Last month the blog Dangerous Minds announced “Facebook: I want my Friends Back”.  He’d noticed that despite increasing number of “likes” on his page from fans, the traffic to his website from Facebook was decreasing.  The short version is that Facebook does not post every announcement by you to all of the people who follow or “like” your page.   “Each post was now being seen only by a fraction of their total “fans” who would previously have seen them”   According to the New York Observer
“Facebook acknowledged it as recently as last week: messages now reach, on average, just 15 percent of an account’s fans....if you want to speak to the other 80 to 85 percent of people who signed up to hear from you, “sponsoring posts is important.”

Sponsoring posts means paying.  It offers publishers the option to promote a post, which extends a post’s reach to additional users.   For bloggers and website owners, this can mean a lot of money to reach the people that have liked their page. . 

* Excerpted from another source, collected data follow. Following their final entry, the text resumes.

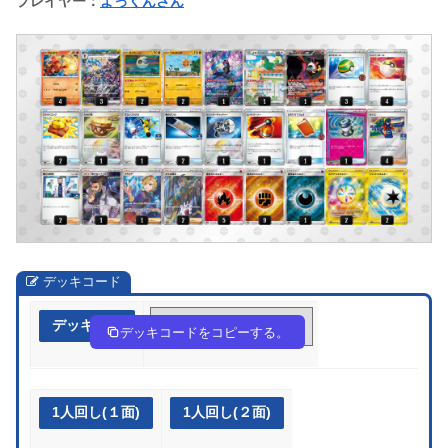
プレイヤー：
よっくんさん
デッキコード
デッキ作成
4YYccG-PQWr2k-x8xYYY
デッキコードをコピーする。
1人回し(１面)
1人回し(２面)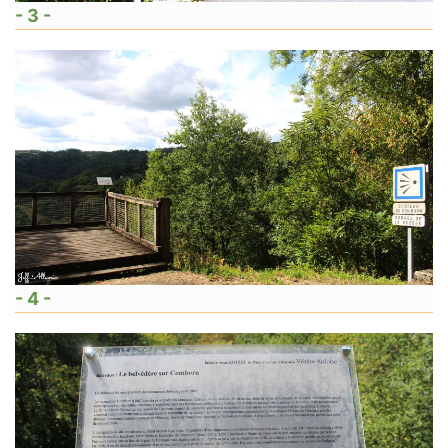
- 3 -
- 4 -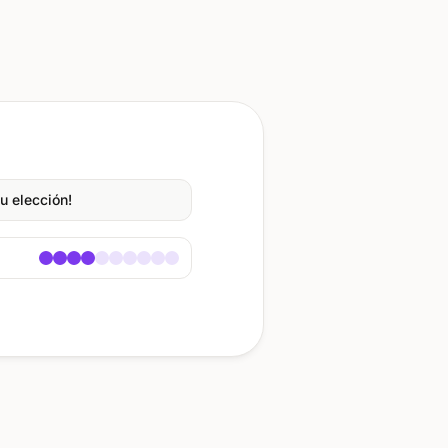
tu elección!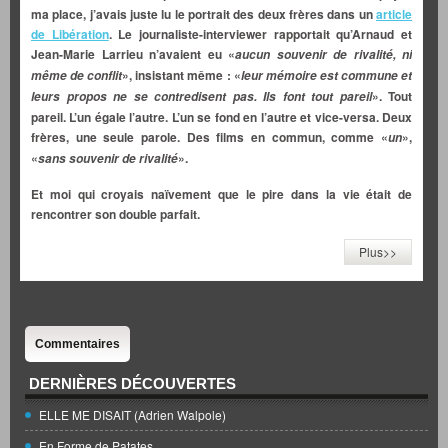
ma place, j’avais juste lu le portrait des deux frères dans un
article
de Libération
. Le journaliste-interviewer rapportait qu’Arnaud et
Jean-Marie Larrieu n’avaient eu «
aucun souvenir de rivalité, ni
», insistant même : «
même de conflit
leur mémoire est commune et
». Tout
leurs propos ne se contredisent pas. Ils font tout pareil
pareil. L’un égale l’autre. L’un se fond en l’autre et vice-versa. Deux
frères, une seule parole. Des films en commun, comme «
»,
un
«
».
sans souvenir de rivalité
Et moi qui croyais naïvement que le pire dans la vie était de
rencontrer son double parfait.
Plus>>
Commentaires
DERNIÈRES DÉCOUVERTES
ELLE ME DISAIT (Adrien Walpole)
En Forme de Patates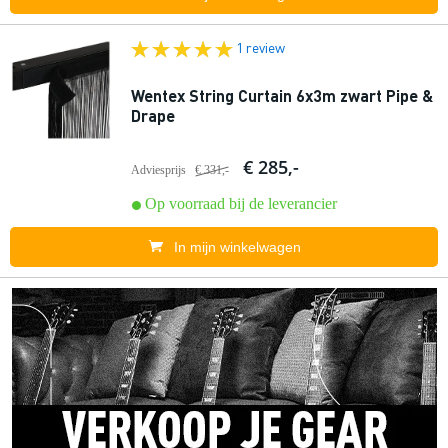
1 review
Wentex String Curtain 6x3m zwart Pipe &
Drape
€ 285,-
Adviesprijs
€ 331,-
Op voorraad bij de leverancier
In mijn winkelwagen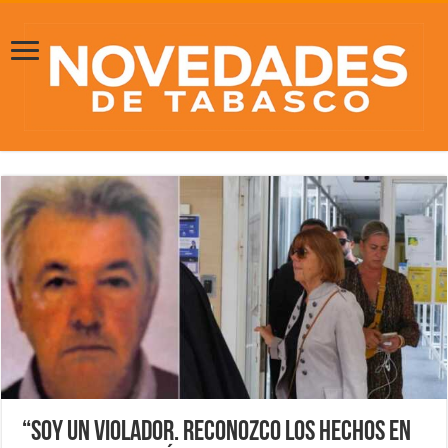
“Soy un violador. Reconozco los hechos en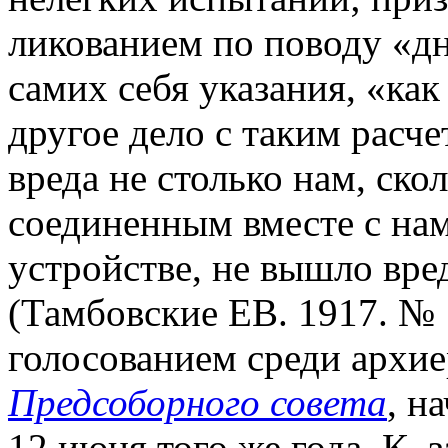
ликованием по поводу «дн
самих себя указания, «ка
другое дело с таким расче
вреда не столько нам, ско
соединенным вместе с на
устройстве, не вышло вре
(Тамбовские ЕВ. 1917. № 1
голосованием среди архие
Предсоборного совета
, н
12 июня того же года. К. 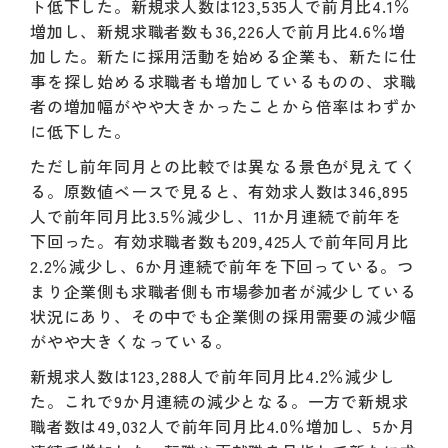
ト低下した。新規求人数は123,535人で前月比4.1％
増加し、新規求職者数も36,226人で前月比4.6％増
加した。新たに採用活動を始める企業も、新たに仕
事を探し始める求職者も増加しているものの、求職
者の増加幅がやや大きかったことから倍率はわずか
に低下した。
ただし前年同月との比較では異なる景色が見えてく
る。原数値ベースで見ると、有効求人数は346,895
人で前年同月比3.5％減少し、11か月連続で前年を
下回った。有効求職者数も209,425人で前年同月比
2.2％減少し、6か月連続で前年を下回っている。つ
まり企業側も求職者側も市場参加者が減少している
状況にあり、その中でも企業側の採用需要の減少幅
がやや大きくなっている。
新規求人数は123,288人で前年同月比4.2％減少し
た。これで9か月連続の減少となる。一方で新規求
職者数は49,032人で前年同月比4.0％増加し、5か月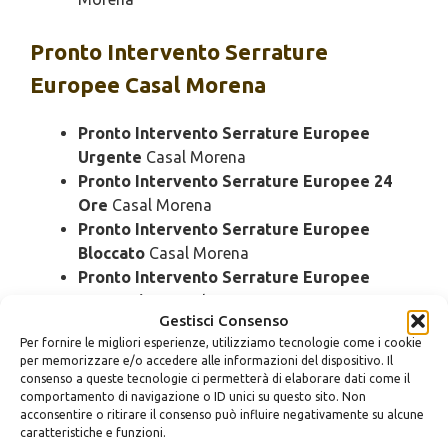
Pronto Intervento
Serrature
Europee Casal Morena
Pronto Intervento Serrature Europee
Urgente
Casal Morena
Pronto Intervento Serrature Europee 24
Ore
Casal Morena
Pronto Intervento Serrature Europee
Bloccato
Casal Morena
Pronto Intervento Serrature Europee
Economico
Casal Morena
Gestisci Consenso
Pronto Intervento Serrature Europee
Per fornire le migliori esperienze, utilizziamo tecnologie come i cookie
Domenica
Casal Morena
per memorizzare e/o accedere alle informazioni del dispositivo. Il
Pronto Intervento Serrature Europee
consenso a queste tecnologie ci permetterà di elaborare dati come il
Notturno
Casal Morena
comportamento di navigazione o ID unici su questo sito. Non
acconsentire o ritirare il consenso può influire negativamente su alcune
Pronto Intervento Serrature Europee
caratteristiche e funzioni.
Rapido
Casal Morena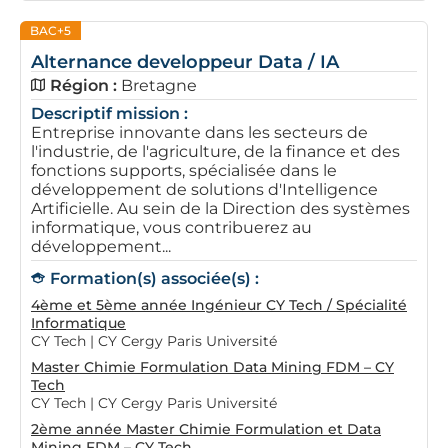
BAC+5
Alternance developpeur Data / IA
Région :
Bretagne
Descriptif mission :
Entreprise innovante dans les secteurs de
l'industrie, de l'agriculture, de la finance et des
fonctions supports, spécialisée dans le
développement de solutions d'Intelligence
Artificielle. Au sein de la Direction des systèmes
informatique, vous contribuerez au
développement...
Formation(s) associée(s) :
4ème et 5ème année Ingénieur CY Tech / Spécialité
Informatique
CY Tech | CY Cergy Paris Université
Master Chimie Formulation Data Mining FDM – CY
Tech
CY Tech | CY Cergy Paris Université
2ème année Master Chimie Formulation et Data
Mining FDM – CY Tech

For government agencies this means that emergency or time sensitive announcements are not getting to a large number of people who, may or may not, believe they’re getting them.  Announcements government makes can be legally obligated such as public hearings or legal proceedings or have legal implications like parking bans.   In the case of my town, of the 3,754 people who “like” the local PD, approximately 563 (15%) of them had the parking ban announcement posted to their page.

What to do about it?

For Government:
  • Post every official announcement to the government page
  • If you want announcements to go to social media, use a services that posts your RSS feed to  your social media accounts.
  • Notify constituents that they should check the official agency site for announcements.
  • Encourage social media users to sign up for e-mail alerts directly from your webpage.  It’s the only page you truly control.

For the public
Social media can be a great tool, but it should not replace either a government or business keeping their own home site current.